● WHAT NEEDS TO BE DONE:
Only a single number is expected: how many lines of the data hold the word "Maximum".
··· DATA PROVIDED ···
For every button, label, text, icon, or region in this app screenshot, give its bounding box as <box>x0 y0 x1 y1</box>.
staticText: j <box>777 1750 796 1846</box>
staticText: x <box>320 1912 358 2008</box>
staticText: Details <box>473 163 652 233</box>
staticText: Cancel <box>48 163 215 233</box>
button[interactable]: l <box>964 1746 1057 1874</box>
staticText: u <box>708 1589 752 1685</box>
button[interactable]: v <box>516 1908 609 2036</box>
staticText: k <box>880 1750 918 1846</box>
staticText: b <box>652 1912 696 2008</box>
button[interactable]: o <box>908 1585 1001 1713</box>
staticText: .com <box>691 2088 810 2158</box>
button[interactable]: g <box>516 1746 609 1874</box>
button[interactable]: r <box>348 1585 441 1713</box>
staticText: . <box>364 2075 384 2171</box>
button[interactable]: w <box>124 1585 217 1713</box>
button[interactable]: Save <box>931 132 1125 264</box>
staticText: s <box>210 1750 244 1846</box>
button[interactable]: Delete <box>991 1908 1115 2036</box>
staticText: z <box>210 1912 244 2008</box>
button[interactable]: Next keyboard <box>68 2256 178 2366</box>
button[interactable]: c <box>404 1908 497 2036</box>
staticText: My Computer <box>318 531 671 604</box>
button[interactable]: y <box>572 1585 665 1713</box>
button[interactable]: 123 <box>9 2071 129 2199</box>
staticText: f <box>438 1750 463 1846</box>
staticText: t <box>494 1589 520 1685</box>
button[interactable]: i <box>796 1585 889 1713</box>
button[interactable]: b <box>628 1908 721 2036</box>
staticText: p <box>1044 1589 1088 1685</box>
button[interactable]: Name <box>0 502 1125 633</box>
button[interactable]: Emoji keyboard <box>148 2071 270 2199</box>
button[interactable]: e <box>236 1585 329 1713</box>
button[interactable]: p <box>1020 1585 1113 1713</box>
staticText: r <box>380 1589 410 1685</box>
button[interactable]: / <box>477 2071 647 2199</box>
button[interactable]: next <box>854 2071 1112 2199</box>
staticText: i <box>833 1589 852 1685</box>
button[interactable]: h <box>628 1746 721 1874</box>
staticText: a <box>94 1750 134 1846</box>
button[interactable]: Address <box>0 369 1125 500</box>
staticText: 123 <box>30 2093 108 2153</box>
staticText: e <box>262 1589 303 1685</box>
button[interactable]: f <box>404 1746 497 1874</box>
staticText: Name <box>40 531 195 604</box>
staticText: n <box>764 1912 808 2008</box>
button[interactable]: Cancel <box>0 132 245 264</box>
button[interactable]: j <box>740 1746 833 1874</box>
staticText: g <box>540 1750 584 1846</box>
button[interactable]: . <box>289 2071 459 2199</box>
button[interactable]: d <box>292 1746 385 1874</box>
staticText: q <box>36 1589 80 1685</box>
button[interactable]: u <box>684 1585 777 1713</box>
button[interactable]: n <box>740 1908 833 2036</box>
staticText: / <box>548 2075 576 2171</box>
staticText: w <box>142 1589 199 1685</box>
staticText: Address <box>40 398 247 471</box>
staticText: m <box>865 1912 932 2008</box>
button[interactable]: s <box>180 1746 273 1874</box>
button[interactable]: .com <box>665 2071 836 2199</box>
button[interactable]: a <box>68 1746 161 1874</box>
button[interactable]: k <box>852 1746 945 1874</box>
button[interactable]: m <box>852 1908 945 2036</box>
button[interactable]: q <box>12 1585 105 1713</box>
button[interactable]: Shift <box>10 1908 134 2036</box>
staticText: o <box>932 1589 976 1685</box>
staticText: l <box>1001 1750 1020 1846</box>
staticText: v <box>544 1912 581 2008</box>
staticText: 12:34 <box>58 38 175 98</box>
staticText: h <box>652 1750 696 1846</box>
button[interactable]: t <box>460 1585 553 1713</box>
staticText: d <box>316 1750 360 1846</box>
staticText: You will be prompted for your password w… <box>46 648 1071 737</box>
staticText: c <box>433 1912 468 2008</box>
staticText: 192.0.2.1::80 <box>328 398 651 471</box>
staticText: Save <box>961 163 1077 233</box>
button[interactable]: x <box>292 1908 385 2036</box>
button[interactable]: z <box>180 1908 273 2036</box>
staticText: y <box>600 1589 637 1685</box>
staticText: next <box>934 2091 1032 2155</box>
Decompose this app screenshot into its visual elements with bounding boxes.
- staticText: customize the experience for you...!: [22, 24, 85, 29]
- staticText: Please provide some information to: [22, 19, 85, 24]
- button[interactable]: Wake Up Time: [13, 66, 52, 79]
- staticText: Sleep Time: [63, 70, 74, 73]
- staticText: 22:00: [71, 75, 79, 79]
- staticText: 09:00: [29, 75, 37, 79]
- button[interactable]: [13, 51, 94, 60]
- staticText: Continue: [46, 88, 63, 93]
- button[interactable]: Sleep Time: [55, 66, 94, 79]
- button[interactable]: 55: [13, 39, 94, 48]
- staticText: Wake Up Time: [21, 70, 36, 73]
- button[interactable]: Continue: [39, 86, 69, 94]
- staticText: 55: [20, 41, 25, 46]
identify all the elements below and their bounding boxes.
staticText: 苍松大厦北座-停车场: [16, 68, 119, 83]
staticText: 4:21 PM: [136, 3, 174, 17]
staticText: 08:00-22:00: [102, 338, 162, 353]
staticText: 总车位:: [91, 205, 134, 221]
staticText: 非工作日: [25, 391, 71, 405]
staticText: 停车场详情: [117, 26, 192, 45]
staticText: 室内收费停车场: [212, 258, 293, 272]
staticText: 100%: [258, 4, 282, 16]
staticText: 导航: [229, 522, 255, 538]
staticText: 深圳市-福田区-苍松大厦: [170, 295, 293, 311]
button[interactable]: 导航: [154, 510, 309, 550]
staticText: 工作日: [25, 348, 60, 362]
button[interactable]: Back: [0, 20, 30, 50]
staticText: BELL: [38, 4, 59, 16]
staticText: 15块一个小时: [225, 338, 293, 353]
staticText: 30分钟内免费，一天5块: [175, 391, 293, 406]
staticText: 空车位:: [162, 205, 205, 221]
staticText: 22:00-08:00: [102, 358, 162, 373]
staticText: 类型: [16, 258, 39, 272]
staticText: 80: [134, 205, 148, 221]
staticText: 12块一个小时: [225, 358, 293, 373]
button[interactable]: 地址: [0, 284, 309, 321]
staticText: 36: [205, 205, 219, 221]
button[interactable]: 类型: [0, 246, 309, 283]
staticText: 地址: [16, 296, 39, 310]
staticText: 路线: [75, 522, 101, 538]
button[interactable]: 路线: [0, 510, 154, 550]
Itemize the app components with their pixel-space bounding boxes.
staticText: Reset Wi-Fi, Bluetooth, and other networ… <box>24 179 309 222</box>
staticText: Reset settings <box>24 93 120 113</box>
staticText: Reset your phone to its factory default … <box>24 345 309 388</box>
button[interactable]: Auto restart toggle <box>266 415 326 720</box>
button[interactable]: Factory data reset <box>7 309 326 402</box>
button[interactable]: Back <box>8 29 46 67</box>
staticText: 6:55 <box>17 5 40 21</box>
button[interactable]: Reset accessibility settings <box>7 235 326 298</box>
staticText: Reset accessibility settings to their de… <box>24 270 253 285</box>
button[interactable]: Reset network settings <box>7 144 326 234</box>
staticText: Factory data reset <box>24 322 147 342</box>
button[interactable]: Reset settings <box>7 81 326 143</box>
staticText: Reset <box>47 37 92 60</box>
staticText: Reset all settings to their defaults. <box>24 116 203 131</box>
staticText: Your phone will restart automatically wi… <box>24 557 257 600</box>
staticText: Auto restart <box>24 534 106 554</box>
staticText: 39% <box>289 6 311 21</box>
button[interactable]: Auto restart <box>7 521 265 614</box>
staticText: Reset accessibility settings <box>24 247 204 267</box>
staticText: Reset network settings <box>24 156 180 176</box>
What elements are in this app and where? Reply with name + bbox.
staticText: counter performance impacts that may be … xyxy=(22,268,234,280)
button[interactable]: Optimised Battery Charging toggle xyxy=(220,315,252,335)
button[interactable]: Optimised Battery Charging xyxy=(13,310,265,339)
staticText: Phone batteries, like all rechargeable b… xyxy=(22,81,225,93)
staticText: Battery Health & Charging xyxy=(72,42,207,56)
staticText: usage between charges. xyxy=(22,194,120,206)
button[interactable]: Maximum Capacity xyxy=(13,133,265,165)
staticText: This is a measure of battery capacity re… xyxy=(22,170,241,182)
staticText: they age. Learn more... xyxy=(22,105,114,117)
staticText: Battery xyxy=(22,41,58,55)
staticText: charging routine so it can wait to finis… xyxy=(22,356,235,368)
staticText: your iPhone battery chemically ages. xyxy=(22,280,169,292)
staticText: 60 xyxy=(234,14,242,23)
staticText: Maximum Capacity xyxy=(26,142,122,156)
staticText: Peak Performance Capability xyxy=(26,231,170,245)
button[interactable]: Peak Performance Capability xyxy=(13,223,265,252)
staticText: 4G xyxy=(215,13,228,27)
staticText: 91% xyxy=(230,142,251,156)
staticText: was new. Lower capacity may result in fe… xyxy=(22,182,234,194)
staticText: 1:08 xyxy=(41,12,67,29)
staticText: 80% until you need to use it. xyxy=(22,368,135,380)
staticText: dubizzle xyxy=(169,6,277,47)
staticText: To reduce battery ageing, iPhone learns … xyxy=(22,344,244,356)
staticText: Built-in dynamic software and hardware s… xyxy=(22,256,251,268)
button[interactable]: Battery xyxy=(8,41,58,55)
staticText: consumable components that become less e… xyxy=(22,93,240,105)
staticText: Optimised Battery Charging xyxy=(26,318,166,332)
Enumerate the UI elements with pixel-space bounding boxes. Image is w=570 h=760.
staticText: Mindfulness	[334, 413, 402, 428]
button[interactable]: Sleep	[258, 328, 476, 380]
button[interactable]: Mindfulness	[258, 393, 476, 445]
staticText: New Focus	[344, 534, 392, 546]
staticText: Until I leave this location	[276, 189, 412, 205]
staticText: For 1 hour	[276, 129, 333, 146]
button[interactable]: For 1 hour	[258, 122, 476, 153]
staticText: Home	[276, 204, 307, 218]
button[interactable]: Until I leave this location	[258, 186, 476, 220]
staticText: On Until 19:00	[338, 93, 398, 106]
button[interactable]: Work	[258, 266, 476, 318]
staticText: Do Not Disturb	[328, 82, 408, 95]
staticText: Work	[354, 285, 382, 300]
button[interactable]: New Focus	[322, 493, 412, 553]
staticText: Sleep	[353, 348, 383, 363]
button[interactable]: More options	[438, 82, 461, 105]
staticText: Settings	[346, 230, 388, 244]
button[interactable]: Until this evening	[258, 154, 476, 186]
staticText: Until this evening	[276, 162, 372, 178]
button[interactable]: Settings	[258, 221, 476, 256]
···
● EXERCISE ANSWER:
2